My First Exploratory Data Analysis (EDA) on Coursera Dataset
Introduction
As someone who loves to polish her skills and knowledge through modern methods, I have been a fond user of platforms like Coursera and Duolingo for some time. For my very first EDA project, I got hold of this Coursera dataset someone scrapped from online and decided to perform some data analysis on it to see if I can make this data tell stories for everyone.
What is Coursera?
Coursera is an American massive open online course provider founded in 2012 by Stanford University’s computer science professors Andrew Ng and Daphne Koller. Coursera works with universities and other organizations to offer online courses, certifications, and degrees in a variety of subjects.
Data Preparation & Understanding the Data
Let’s first import all the libraries needed, as without them we essentially cannot do anything.
Next, time to check the quality of our data and do some processing. There are no duplicate rows, no null value, and we have gotten familiar with the data after checking shape, info, etc.
Improving Data Usability
One major issue with the original dataset is that number of students enrolled is documented with ‘k’ and ‘m’ representing thousands and millions. Machines are smart, but they are not smart enough to interpret this without people telling them. So I converted these strings into usable numbers. As you can see in the table, a new column called new_course_students_enrolled of usable floats is added.
Data Visualization
- What are the most popular courses on Coursera? Understanding this can let us see a trend in subjects in online studying.
Wow, based on this bar chart, it seems like topics like Machine Learning, Python, and Programming are amongst the most popular choices! No wonder the heat with data science these days!
2. What are the organizations with the most online courses on Coursera?
The bar chart shows us that universities and tech companies are the major providers of courses. It also tells us that several prestigious universities such as UPenn, which has the most courses, have abundant resources on Coursera. Maybe we do not necessarily need to go to those schools to access part of their education!

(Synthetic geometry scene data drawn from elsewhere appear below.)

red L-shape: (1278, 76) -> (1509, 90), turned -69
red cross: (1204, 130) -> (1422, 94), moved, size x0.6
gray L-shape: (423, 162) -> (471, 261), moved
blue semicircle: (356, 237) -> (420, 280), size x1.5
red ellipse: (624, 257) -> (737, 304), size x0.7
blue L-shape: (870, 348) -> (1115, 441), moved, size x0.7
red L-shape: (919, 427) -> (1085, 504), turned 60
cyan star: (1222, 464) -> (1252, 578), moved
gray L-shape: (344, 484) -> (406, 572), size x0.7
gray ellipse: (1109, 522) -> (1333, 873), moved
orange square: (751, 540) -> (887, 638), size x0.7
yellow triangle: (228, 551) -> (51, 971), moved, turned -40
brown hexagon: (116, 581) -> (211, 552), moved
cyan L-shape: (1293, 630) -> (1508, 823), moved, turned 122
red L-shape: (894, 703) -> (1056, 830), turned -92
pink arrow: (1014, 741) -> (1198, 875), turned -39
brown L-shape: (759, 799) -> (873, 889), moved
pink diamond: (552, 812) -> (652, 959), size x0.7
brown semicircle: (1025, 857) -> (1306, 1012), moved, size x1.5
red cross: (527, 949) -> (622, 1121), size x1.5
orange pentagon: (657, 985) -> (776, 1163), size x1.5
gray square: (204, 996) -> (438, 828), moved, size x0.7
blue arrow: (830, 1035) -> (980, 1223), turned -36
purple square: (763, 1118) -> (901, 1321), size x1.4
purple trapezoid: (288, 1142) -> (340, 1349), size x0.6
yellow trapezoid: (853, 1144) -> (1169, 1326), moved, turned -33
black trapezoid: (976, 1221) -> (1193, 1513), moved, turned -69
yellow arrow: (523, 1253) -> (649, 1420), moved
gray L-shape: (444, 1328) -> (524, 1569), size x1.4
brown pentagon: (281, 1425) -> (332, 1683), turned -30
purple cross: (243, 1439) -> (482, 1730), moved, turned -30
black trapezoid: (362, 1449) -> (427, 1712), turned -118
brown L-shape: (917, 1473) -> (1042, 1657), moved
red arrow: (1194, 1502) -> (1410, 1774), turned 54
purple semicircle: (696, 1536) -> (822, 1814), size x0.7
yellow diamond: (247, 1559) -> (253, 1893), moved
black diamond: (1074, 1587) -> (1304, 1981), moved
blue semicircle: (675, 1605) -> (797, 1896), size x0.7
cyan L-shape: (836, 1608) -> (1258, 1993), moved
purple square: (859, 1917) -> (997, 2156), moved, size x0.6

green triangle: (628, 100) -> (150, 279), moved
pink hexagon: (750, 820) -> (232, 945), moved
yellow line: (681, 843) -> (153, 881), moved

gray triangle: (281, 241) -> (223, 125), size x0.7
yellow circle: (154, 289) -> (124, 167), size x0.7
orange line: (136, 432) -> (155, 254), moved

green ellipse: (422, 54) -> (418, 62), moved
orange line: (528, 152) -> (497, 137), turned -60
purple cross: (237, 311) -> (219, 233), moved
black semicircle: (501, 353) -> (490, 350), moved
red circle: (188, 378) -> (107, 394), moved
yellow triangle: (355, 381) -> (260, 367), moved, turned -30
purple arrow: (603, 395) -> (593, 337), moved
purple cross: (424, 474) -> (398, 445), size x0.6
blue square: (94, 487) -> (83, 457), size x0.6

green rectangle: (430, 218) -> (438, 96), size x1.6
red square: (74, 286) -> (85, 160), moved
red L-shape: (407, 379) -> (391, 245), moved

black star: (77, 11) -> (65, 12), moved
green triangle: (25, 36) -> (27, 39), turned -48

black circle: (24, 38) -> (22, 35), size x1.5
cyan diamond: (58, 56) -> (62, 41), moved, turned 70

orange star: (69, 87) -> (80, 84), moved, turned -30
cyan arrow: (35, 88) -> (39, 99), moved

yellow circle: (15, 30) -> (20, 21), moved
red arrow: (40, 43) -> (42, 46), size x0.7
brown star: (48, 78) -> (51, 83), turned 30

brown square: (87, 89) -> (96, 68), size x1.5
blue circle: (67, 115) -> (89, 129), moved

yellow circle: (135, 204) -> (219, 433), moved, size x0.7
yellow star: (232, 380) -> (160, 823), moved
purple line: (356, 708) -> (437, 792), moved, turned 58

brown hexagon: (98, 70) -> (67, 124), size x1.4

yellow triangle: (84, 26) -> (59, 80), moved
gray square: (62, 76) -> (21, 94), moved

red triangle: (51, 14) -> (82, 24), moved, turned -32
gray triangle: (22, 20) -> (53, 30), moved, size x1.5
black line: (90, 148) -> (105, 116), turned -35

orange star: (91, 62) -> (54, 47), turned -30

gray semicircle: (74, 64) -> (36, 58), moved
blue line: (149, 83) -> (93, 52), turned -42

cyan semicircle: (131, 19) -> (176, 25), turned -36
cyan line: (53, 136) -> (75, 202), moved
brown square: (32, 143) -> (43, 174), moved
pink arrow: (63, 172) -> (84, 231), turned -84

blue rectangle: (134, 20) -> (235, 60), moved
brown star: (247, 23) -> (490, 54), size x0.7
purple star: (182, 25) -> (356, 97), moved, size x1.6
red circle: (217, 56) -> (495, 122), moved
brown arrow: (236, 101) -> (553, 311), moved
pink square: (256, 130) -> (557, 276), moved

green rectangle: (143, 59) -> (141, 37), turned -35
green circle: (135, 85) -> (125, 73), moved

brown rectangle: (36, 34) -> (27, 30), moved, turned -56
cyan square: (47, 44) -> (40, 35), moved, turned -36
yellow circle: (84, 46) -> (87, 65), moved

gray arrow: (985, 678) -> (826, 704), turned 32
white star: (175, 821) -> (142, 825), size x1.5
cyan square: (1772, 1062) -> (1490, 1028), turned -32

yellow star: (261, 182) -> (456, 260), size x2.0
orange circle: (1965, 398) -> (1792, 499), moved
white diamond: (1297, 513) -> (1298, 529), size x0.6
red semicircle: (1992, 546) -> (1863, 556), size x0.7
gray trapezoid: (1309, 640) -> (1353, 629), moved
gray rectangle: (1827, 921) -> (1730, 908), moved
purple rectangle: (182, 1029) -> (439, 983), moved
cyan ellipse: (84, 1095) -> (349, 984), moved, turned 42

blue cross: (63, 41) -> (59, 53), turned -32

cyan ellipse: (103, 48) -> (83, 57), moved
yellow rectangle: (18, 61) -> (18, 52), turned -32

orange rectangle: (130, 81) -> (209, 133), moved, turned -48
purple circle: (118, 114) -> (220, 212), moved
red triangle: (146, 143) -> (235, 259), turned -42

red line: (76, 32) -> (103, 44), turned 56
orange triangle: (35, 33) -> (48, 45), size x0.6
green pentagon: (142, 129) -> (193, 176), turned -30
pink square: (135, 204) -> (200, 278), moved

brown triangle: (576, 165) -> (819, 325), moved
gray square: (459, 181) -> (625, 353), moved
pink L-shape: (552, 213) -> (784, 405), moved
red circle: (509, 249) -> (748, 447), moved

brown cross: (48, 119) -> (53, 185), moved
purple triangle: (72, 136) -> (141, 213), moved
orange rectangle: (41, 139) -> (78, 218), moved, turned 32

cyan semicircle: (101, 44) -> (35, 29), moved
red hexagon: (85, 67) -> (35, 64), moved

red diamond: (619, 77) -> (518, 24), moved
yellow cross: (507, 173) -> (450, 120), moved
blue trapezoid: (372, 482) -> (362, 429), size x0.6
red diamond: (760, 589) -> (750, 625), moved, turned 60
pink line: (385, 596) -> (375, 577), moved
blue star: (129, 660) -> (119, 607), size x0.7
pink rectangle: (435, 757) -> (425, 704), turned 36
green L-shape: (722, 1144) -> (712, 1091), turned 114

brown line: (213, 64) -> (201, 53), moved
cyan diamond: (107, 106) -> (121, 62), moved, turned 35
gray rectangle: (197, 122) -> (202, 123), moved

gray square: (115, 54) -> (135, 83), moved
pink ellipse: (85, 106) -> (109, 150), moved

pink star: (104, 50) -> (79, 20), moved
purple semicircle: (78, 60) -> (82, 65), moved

3. What are the organizations with the most students on Coursera?
I used Tableau:
As you can see, the results don’t differ much from the previous one. Organizations with more courses have more students enrolled.
4. What’s the distribution of courses by certificate type? There are three different certificates on Coursera, which are Specialization, Course, and Professional Certificate.
This piechart shows us that the majority of courses offered are specialization, which means they are the easiest to complete. As the depth and length of the course go up, there are fewer choices. Great news for online-learning beginners who want to start with easier courses!
5. What’s the distribution of courses by difficulty level? There are four levels of difficulty in this dataset, Beginner, Intermediate, Mixed and Advanced.
6. What’s the distribution of course difficulty in each category of course certificates?
Analysis for Factors Affecting Ratings (visualization & regression)
7. Is there a correlation between ratings and the number of students enrolled in that class?
It seems like there is no significant correlation between course ratings and the number of enrolled students. However, it’s worth noting that popular courses indicated by the size of the bubbles in this scatterplot all have pretty good ratings.
8. Is there a correlation between ratings and difficulty level of the course?
To explore this question, I used Tableau:
With a highlight table, we can see that comparatively, Advanced courses have a lower rating compared to other levels. Reasons might be that people have higher expectations for Advanced courses, or people find them too difficult to have an enjoyable learning experience.
9. Is there a correlation between ratings and the certificate type of the course?
We can see that there is no obvious correlation between ratings and the certificate type of the course.
I also used Pandas Python to do a regression analysis to test the above two correlations, and each time I got very low R-Squared values (0.067 and 0.021, respectively). Therefore, it is safe to say that the difficulty level or certificate type of the course, alone, cannot explain the variations in ratings from this dataset.
Conclusion
It was a fun journey doing data analysis on this dataset. I learned many aspects of courses on Coursera through my analysis, and potentially found a correlation between course difficulty level and course ratings. Overall, I would say the ratings for Coursera courses are pretty homogenized, not giving too much freedom for me to do a prediction model.